§ Dataset records:
-- -- --
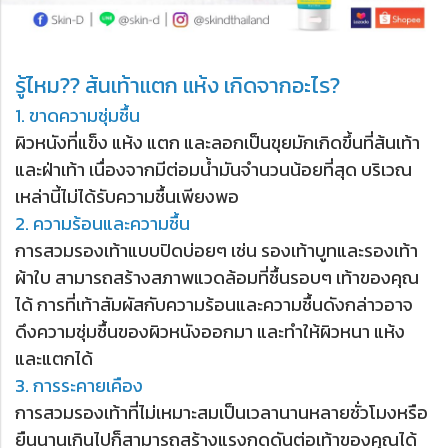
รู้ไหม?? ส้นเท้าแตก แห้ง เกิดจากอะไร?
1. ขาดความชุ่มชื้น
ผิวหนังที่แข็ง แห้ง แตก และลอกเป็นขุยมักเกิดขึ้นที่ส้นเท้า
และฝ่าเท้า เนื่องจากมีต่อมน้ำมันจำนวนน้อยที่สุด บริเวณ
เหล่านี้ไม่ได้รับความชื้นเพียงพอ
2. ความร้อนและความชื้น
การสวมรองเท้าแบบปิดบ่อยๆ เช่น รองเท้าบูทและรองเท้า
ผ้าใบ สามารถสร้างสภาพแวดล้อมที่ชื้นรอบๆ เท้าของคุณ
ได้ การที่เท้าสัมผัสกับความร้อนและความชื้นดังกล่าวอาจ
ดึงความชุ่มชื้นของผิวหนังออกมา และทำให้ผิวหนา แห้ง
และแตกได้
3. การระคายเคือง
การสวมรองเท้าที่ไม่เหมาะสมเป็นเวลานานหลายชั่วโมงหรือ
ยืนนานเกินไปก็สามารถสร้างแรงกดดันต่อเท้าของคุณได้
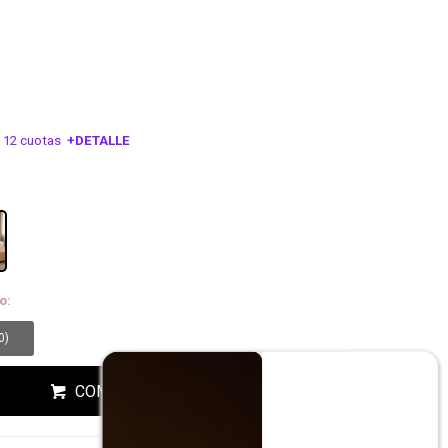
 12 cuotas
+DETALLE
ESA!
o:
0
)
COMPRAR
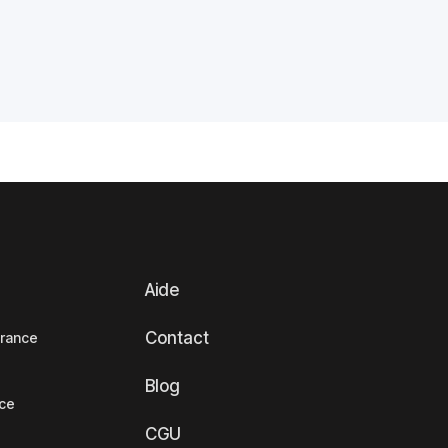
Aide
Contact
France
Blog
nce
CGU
-- -- --
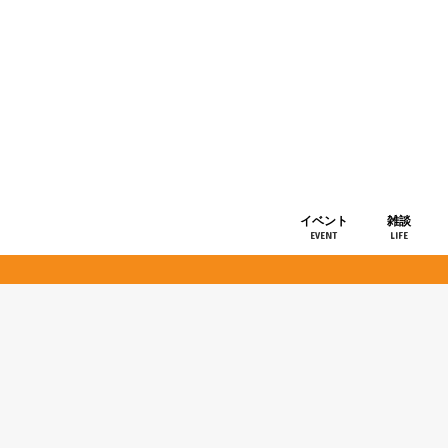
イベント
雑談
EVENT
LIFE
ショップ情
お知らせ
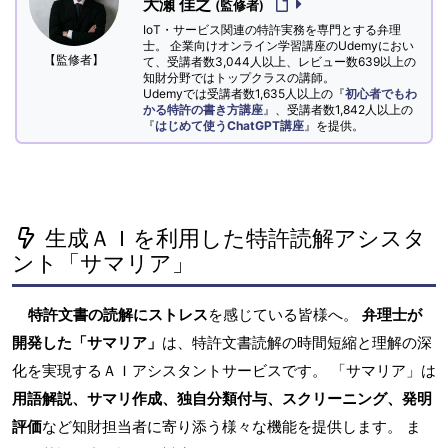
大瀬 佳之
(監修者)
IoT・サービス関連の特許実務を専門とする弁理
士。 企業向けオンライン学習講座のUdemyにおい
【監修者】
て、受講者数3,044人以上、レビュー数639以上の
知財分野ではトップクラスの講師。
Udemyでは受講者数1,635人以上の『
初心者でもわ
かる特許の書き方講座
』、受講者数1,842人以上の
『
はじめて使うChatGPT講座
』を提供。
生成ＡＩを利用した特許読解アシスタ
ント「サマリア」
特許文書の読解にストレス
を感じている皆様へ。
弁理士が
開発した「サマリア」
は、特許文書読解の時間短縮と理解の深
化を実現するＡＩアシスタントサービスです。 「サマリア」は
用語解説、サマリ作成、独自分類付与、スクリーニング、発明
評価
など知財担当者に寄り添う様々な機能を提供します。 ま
-- -- --
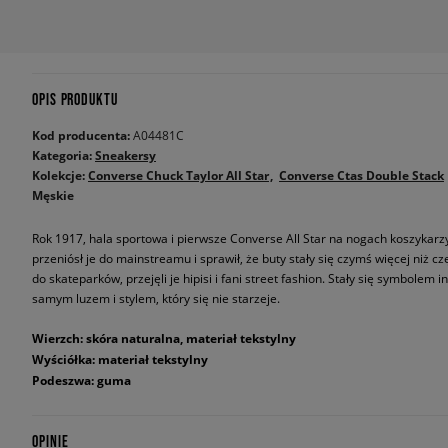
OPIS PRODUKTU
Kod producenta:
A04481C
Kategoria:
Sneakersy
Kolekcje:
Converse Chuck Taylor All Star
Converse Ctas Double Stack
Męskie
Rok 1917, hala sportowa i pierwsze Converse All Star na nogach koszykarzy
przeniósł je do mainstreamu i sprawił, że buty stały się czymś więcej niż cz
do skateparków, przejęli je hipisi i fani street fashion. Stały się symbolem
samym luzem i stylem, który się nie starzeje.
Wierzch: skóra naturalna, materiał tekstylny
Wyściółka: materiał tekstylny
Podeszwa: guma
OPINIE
-- -- --
§ Instructions for the task: Set down, exactly as they appear above, all lines from the one that has "Converse Chuck Taylor All Star" down to the one that has "Wierzch: skóra naturalna, materiał tekstylny", including those two and no others.

§ Response to this exercise:
Converse Chuck Taylor All Star
Converse Ctas Double Stack
Męskie
Rok 1917, hala sportowa i pierwsze Converse All Star na nogach koszykarzy
przeniósł je do mainstreamu i sprawił, że buty stały się czymś więcej niż cz
do skateparków, przejęli je hipisi i fani street fashion. Stały się symbolem
samym luzem i stylem, który się nie starzeje.
Wierzch: skóra naturalna, materiał tekstylny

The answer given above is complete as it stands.